PDA

View Full Version : Blindsight and Tremorsight and Hiding



Yakk
2022-02-11, 11:57 AM
I'm thinking of stating that, outside of unusual situations, everything is "lightly obscured" to someone using Blindsight or Tremorsense.

That would mean that seeing things with their actual eyes in bright light has some utility for those creatures.

For Tremorsense, particularly well conducting surfaces (solid rock in some cases, but for a desert creature it might be sand) would remove that obscurement. And moving at full speed would "light you up" regardless.

Then, as a more general Stealth rule, you cannot start Hiding while lightly obscured, but you can remain Hidden while lightly obscured.

This means that Dragons (for example) don't auto-detect hiding people within 60; you just can't start hiding within 60 feet of them.

OldTrees1
2022-02-11, 12:41 PM
I usually take a different tack:
Beings with unusual senses are competent with those senses. Beings proficient with stealth are competent with hiding from various senses. I am not proficient with stealth or have unusual senses, so I will assume favorably to both when in doubt. In general, for these exotic senses, there is enough concealment to hide but not enough to penalize perception.


Some blind alien species out there has an RPG that includes a "Deaf hearing" feature for hearing without using your ears. They don't fully understand how that sense works, but they assume there must be ways to hide from it. They might even make a distinction between "Deaf sense" with limited perception and "Deaf hearing" where the sense is as strong as hearing. If it is not already obvious our vision would be an example of "Deaf hearing".

Yora
2022-02-11, 03:11 PM
I've been pondering the same thing a few weeks back, and came to the conclusion that blindsight really looks like it's supposed to work like "vision", but regardless of eyes or light.
Light levels are irrelevant, and as blindsight is concerned, everything behaves as if "well lit". But to evade being seen by blindsight, you can still use all other kinds of concealment that are not based on light levels. Blindsight shouldn't let you see through a curtain, for example. Or even though dense fog or smoke. Blindsight only ignores dim light and darkness, is what I was taking away.

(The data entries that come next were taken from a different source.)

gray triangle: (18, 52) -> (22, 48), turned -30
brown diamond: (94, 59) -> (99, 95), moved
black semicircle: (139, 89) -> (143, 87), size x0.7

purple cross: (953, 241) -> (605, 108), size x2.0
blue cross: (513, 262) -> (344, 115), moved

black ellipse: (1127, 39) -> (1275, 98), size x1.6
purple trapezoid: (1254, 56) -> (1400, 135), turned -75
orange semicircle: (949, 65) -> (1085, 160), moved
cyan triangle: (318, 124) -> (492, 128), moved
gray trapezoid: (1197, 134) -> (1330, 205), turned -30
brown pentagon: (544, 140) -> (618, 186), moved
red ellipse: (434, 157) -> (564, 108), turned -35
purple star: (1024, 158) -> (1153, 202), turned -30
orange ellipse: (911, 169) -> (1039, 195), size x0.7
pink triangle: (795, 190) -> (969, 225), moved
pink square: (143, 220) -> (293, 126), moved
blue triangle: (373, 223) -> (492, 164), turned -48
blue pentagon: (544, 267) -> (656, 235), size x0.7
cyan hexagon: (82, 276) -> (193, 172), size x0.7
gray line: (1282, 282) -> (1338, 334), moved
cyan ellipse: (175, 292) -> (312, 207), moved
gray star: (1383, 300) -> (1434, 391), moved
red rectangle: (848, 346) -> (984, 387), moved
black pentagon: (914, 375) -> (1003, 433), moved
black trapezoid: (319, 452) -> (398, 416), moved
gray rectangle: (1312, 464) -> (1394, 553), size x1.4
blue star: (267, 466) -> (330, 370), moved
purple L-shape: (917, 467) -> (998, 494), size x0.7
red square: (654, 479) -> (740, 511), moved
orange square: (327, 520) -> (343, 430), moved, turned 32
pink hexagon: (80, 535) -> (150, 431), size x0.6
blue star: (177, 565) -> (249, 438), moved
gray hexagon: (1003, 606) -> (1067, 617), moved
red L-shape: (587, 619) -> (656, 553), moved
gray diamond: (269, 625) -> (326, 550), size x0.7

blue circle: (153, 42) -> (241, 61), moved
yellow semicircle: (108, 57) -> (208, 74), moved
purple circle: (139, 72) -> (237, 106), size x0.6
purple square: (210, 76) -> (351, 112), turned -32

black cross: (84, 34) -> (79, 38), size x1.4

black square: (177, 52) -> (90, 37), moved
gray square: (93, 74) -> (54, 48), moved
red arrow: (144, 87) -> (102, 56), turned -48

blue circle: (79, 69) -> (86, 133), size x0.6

Tremmorsight is a wholly different story, though.

Chronos
2022-02-11, 04:26 PM
When this came up at my table, we came to an agreement that you could hide from any sort of sense, but that a creature trying to hide from a sense they don't have would be at disadvantage on their Stealth roll, because you're not as familiar with what sort of telltales to avoid.

Guy Lombard-O
2022-02-11, 06:45 PM
I've been pondering the same thing a few weeks back, and came to the conclusion that blindsight really looks like it's supposed to work like "vision", but regardless of eyes or light.
Light levels are irrelevant, and as blindsight is concerned, everything behaves as if "well lit". But to evade being seen by blindsight, you can still use all other kinds of concealment that are not based on light levels. Blindsight shouldn't let you see through a curtain, for example. Or even though dense fog or smoke. Blindsight only ignores dim light and darkness, is what I was taking away.

So does that mean that if you're hit with the Blindness(/Deafness) Spell that your Blindsight would also be disabled? If wondered if that's how that interaction is supposed to work.

Kane0
2022-02-11, 06:51 PM
For Tremorsense, particularly well conducting surfaces (solid rock in some cases, but for a desert creature it might be sand) would remove that obscurement. And moving at full speed would "light you up" regardless.


Walking without rhythm costs half your movement but gives you light obscurement against tremorsense.

Spiritchaser
2022-02-11, 07:02 PM
Walking without rhythm costs half your movement

Unless you select the fremen background.

Yora
2022-02-12, 03:07 AM
So does that mean that if you're hit with the Blindness(/Deafness) Spell that your Blindsight would also be disabled? If wondered if that's how that interaction is supposed to work.

Good question. The name implies that it wouldn't. But only a few creatures are mentioned to not gain their blindsight from their eyes. Bats and grimlocks obviously wouldn't lose their blindsight from a blindness effect. But with dragons it doesn't say if it relies on their eyes or where the ability comes from at all.

--

Looking a bit deeper into it:

Oozes all have blindsight 60 ft. and are blind beyond this radius, and they all have condition immunity to blinded an deafened. They don't have any sensory organs. They just have blindsight with no explanation.

Grimlocks have blindsight 30 ft., or blindsight 10 ft. if they are deafened. They can't use their blindsight at all when they are both deaf and can't smell. Since they don't have any eyes, they have immunity to being blinded.

Bats have blindsight 60 ft., which they can't use while deafened. They are not immune to being blinded, since they still have normal vision when there's light.

In all these cases, it's quite clear that blindsight works completely independent of eyes.

(Devils all have Devil's Sight, which explicitly states that their darkvision works in magical darkness. This is a completely different ability.)

One important detail I found is that the blur and mirror image spells specifically say that the effect of these illusion spells do not work on creatures with blindsight.
There is however no such note on hallucinatory terrain or minor image.